社内恋愛症候群~イジワル同期の甘い素顔~
怒りのボルテージが下がり始めて、立ちあがろうとしたところで声が聞こえてきた。
この声はうちの課の営業事務の合田(ごうだ)さんとその同期で営業企画部の三木(みき)さんの声だ。
ここで出ていくと、色々話かけられて面倒だな……。
私は正直彼女が得意ではない。社内の情報に長けているけれど、裏を返せばいつもなにかを探っているということだ。

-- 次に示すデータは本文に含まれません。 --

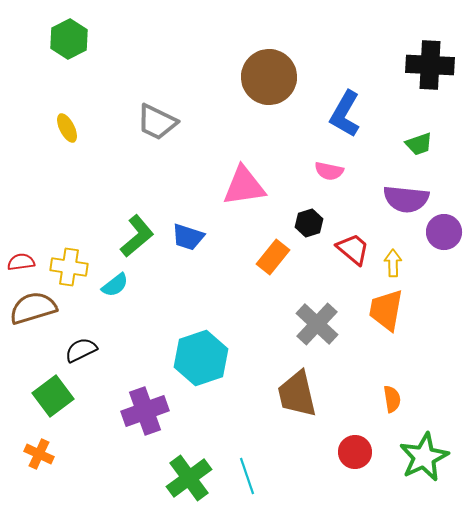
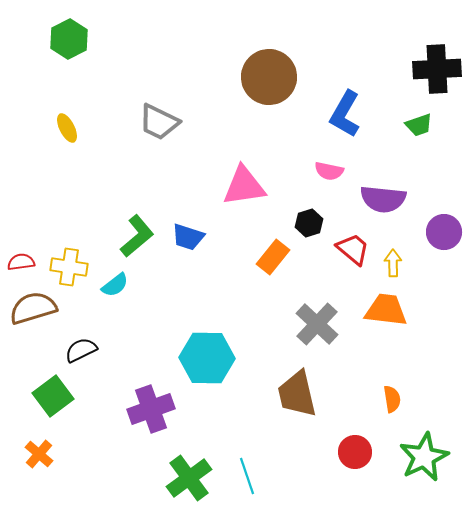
black cross: moved 7 px right, 4 px down; rotated 6 degrees counterclockwise
gray trapezoid: moved 2 px right
green trapezoid: moved 19 px up
purple semicircle: moved 23 px left
orange trapezoid: rotated 87 degrees clockwise
cyan hexagon: moved 6 px right; rotated 20 degrees clockwise
purple cross: moved 6 px right, 2 px up
orange cross: rotated 16 degrees clockwise
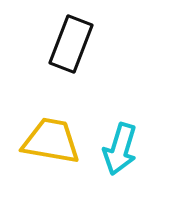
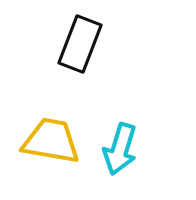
black rectangle: moved 9 px right
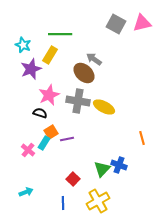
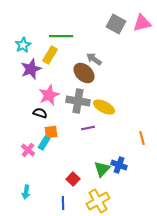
green line: moved 1 px right, 2 px down
cyan star: rotated 21 degrees clockwise
orange square: rotated 24 degrees clockwise
purple line: moved 21 px right, 11 px up
cyan arrow: rotated 120 degrees clockwise
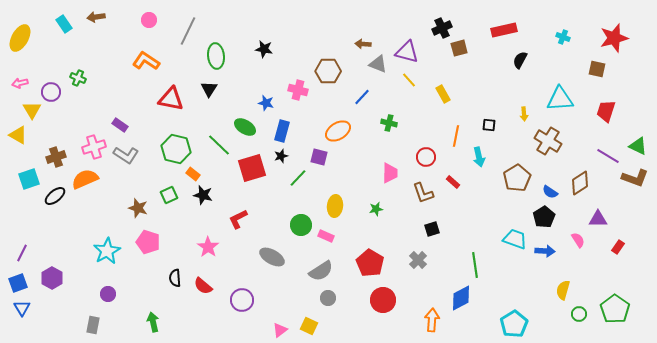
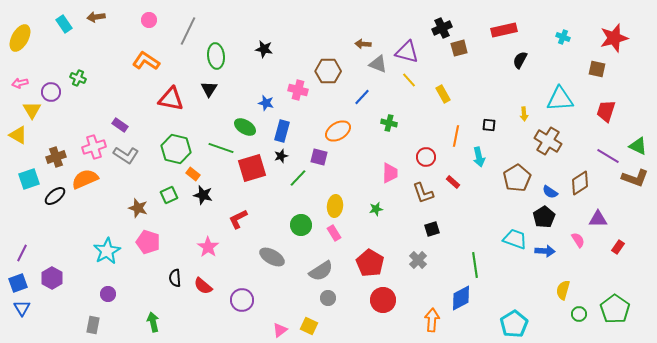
green line at (219, 145): moved 2 px right, 3 px down; rotated 25 degrees counterclockwise
pink rectangle at (326, 236): moved 8 px right, 3 px up; rotated 35 degrees clockwise
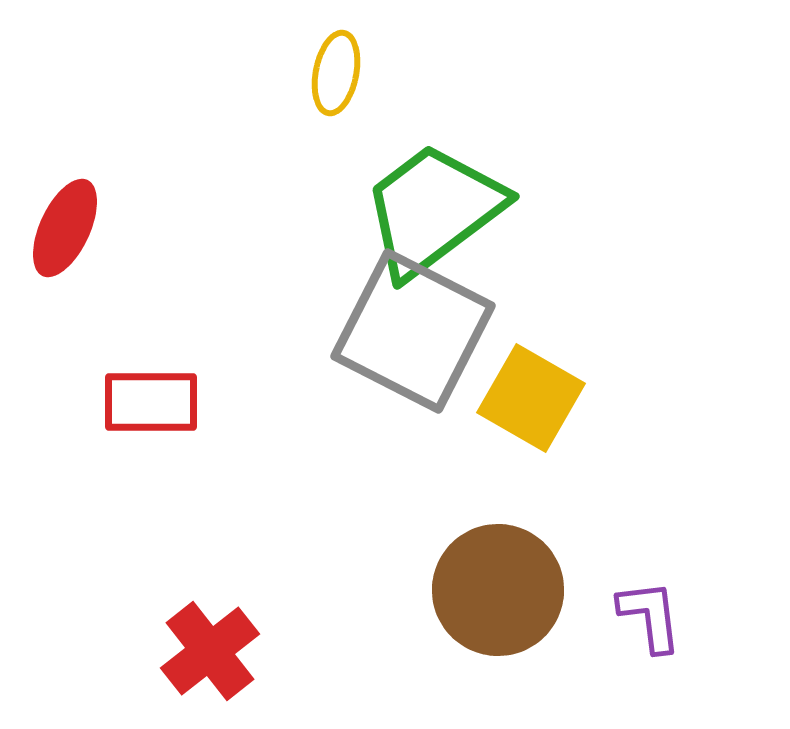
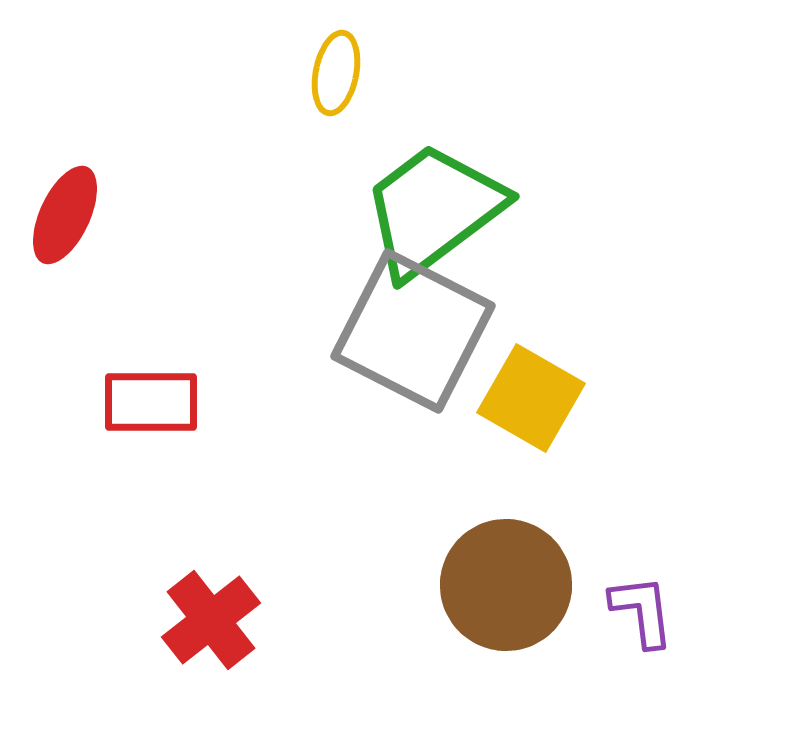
red ellipse: moved 13 px up
brown circle: moved 8 px right, 5 px up
purple L-shape: moved 8 px left, 5 px up
red cross: moved 1 px right, 31 px up
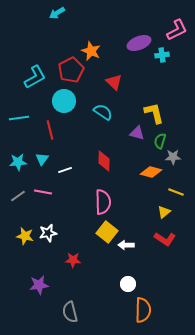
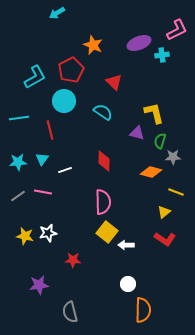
orange star: moved 2 px right, 6 px up
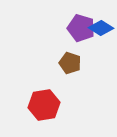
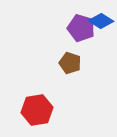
blue diamond: moved 7 px up
red hexagon: moved 7 px left, 5 px down
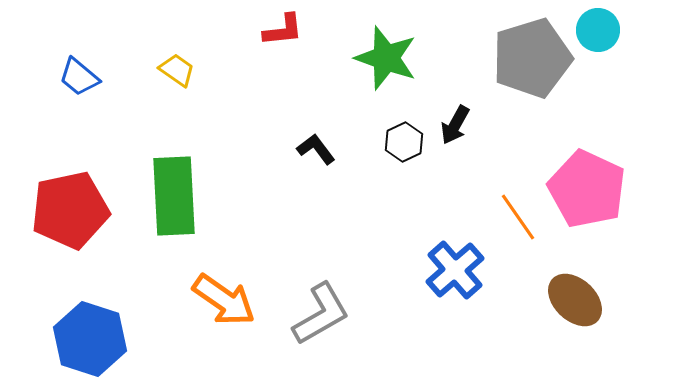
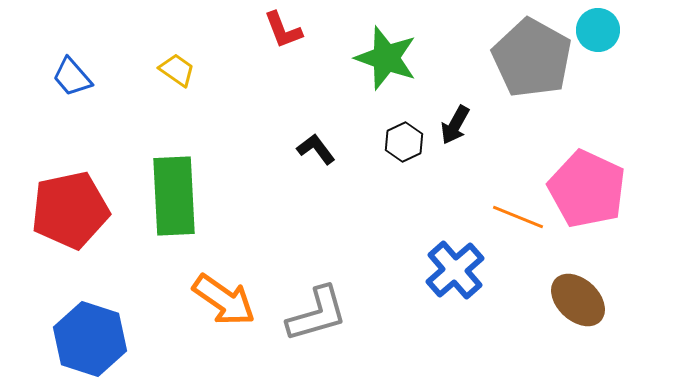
red L-shape: rotated 75 degrees clockwise
gray pentagon: rotated 26 degrees counterclockwise
blue trapezoid: moved 7 px left; rotated 9 degrees clockwise
orange line: rotated 33 degrees counterclockwise
brown ellipse: moved 3 px right
gray L-shape: moved 4 px left; rotated 14 degrees clockwise
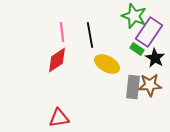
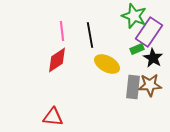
pink line: moved 1 px up
green rectangle: rotated 56 degrees counterclockwise
black star: moved 2 px left
red triangle: moved 6 px left, 1 px up; rotated 15 degrees clockwise
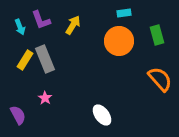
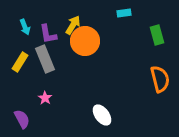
purple L-shape: moved 7 px right, 14 px down; rotated 10 degrees clockwise
cyan arrow: moved 5 px right
orange circle: moved 34 px left
yellow rectangle: moved 5 px left, 2 px down
orange semicircle: rotated 28 degrees clockwise
purple semicircle: moved 4 px right, 4 px down
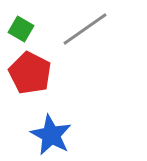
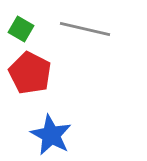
gray line: rotated 48 degrees clockwise
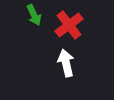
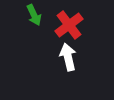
white arrow: moved 2 px right, 6 px up
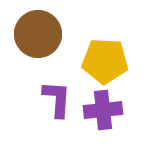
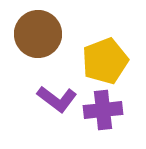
yellow pentagon: rotated 24 degrees counterclockwise
purple L-shape: rotated 123 degrees clockwise
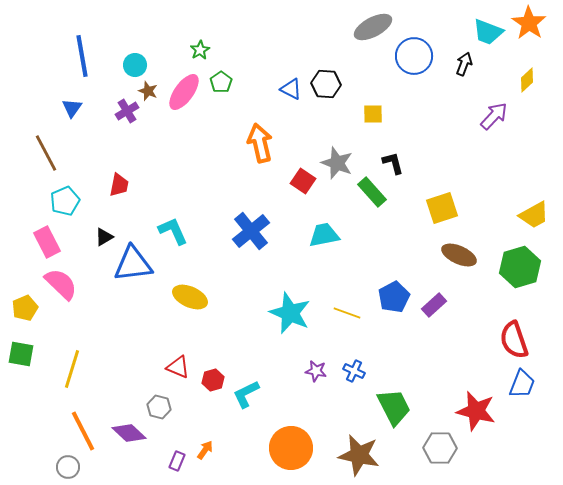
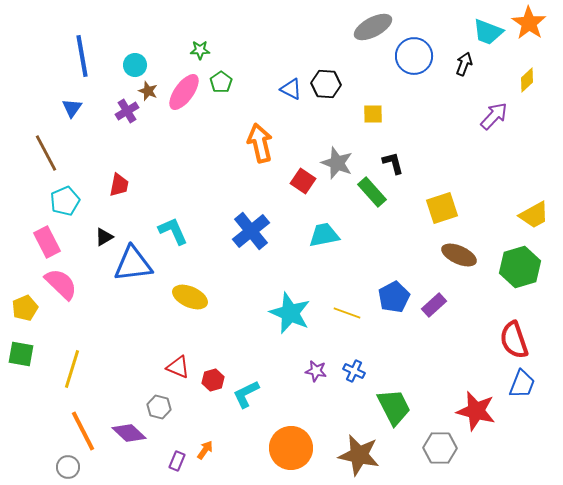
green star at (200, 50): rotated 30 degrees clockwise
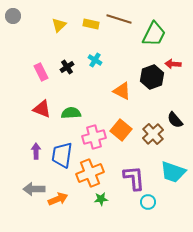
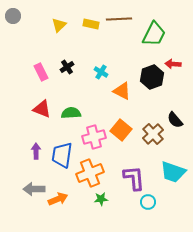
brown line: rotated 20 degrees counterclockwise
cyan cross: moved 6 px right, 12 px down
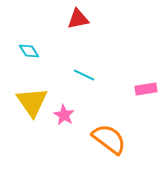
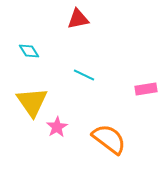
pink star: moved 7 px left, 12 px down; rotated 10 degrees clockwise
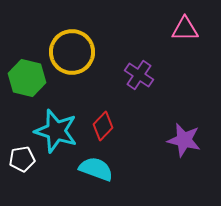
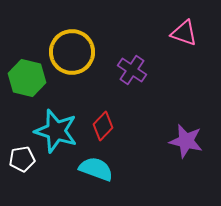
pink triangle: moved 1 px left, 4 px down; rotated 20 degrees clockwise
purple cross: moved 7 px left, 5 px up
purple star: moved 2 px right, 1 px down
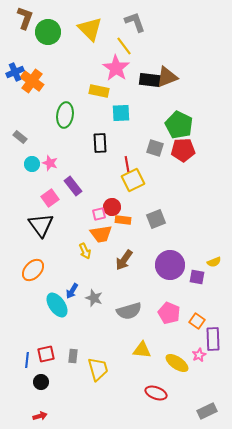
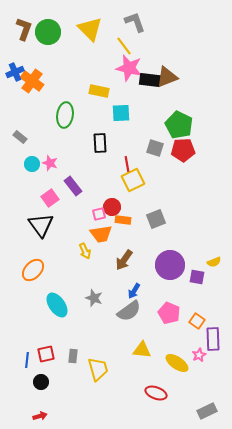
brown L-shape at (25, 18): moved 1 px left, 11 px down
pink star at (116, 68): moved 13 px right; rotated 20 degrees counterclockwise
blue arrow at (72, 291): moved 62 px right
gray semicircle at (129, 311): rotated 20 degrees counterclockwise
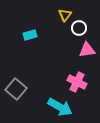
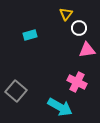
yellow triangle: moved 1 px right, 1 px up
gray square: moved 2 px down
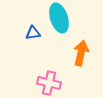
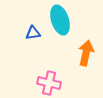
cyan ellipse: moved 1 px right, 2 px down
orange arrow: moved 5 px right
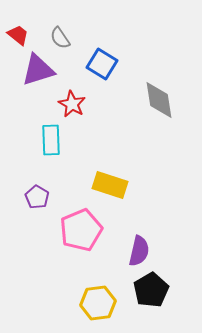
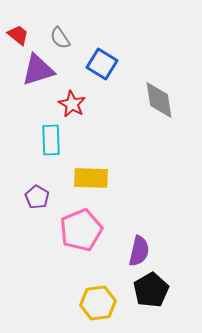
yellow rectangle: moved 19 px left, 7 px up; rotated 16 degrees counterclockwise
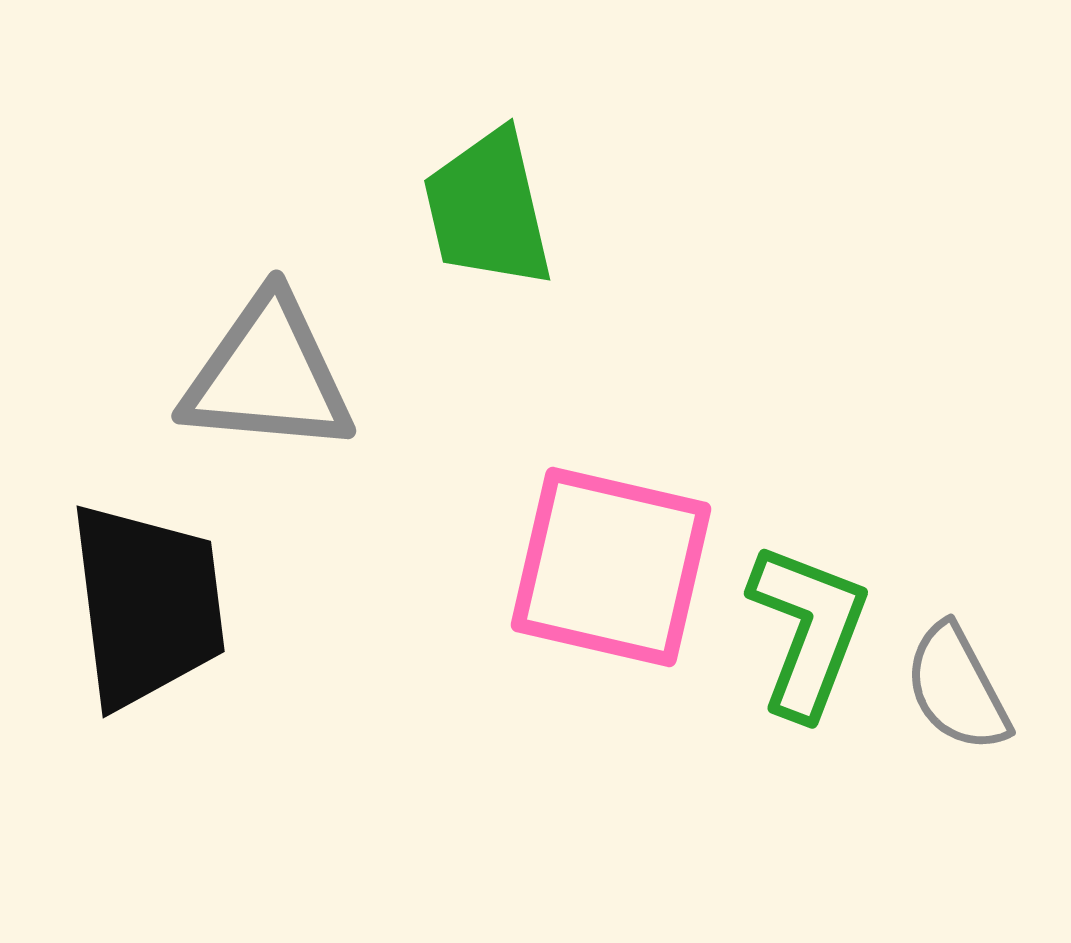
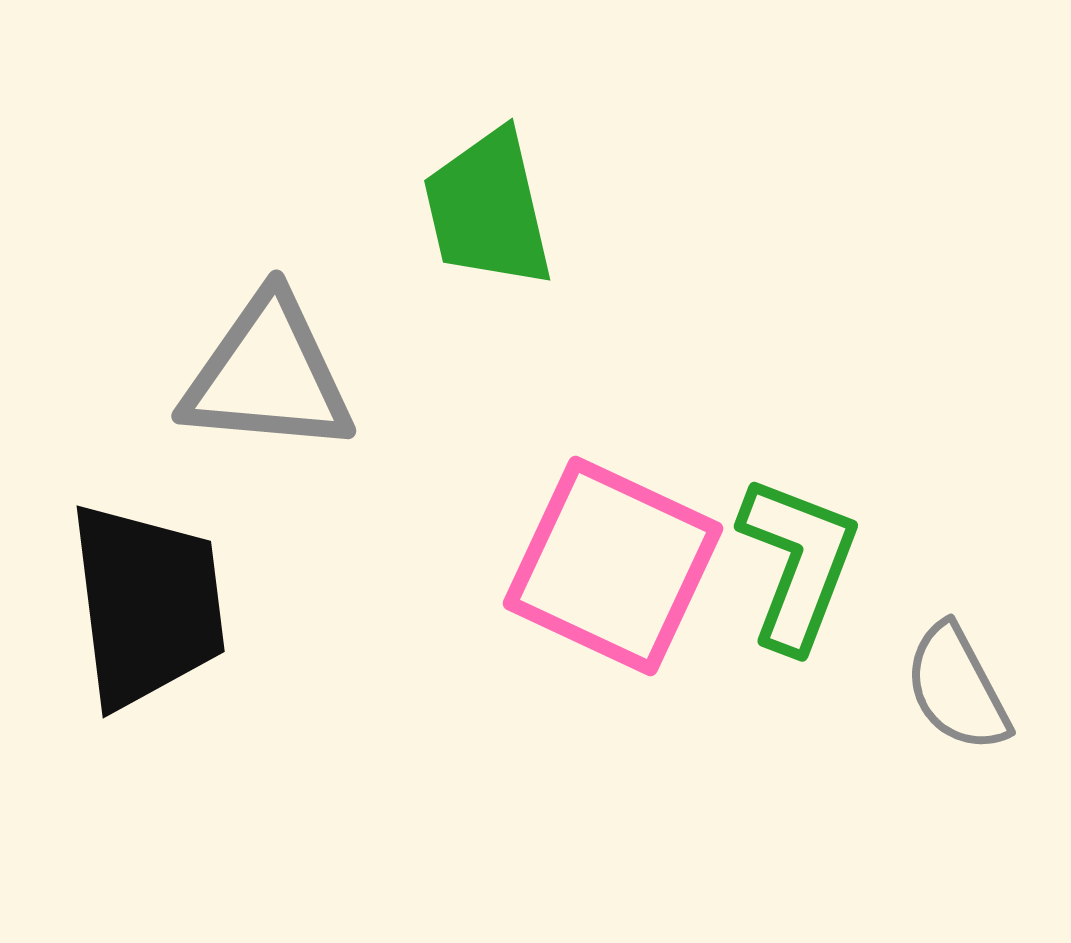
pink square: moved 2 px right, 1 px up; rotated 12 degrees clockwise
green L-shape: moved 10 px left, 67 px up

別に知られて困ることはないけれど、その話が変な風に一人歩きしてしまうのは困る。
すでに終業時刻は過ぎている。すこしくらいデスクに戻るのが遅くなっても構わないと思い、彼女たちが去っていくのを待った。
のだけれど……いつまでそこで話をしているつもり?
あれから五分経っても彼女たちはまだ話し続けていた。
「この間のコンパで連絡先交換した人、どうだった?」
「あ、あれはないかな」
「あれって、失礼だよ」
笑い交じりの否定も十分失礼だと思う。
「でも、付き合うならいいけど結婚はパスかな」
「ふーん」
「あーあ。早く結婚してこんな仕事辞めちゃいたい」
合田さんが発した言葉にこっちがひやひやしてしまう。会社での発言としてはかなり不用意な発言じゃない?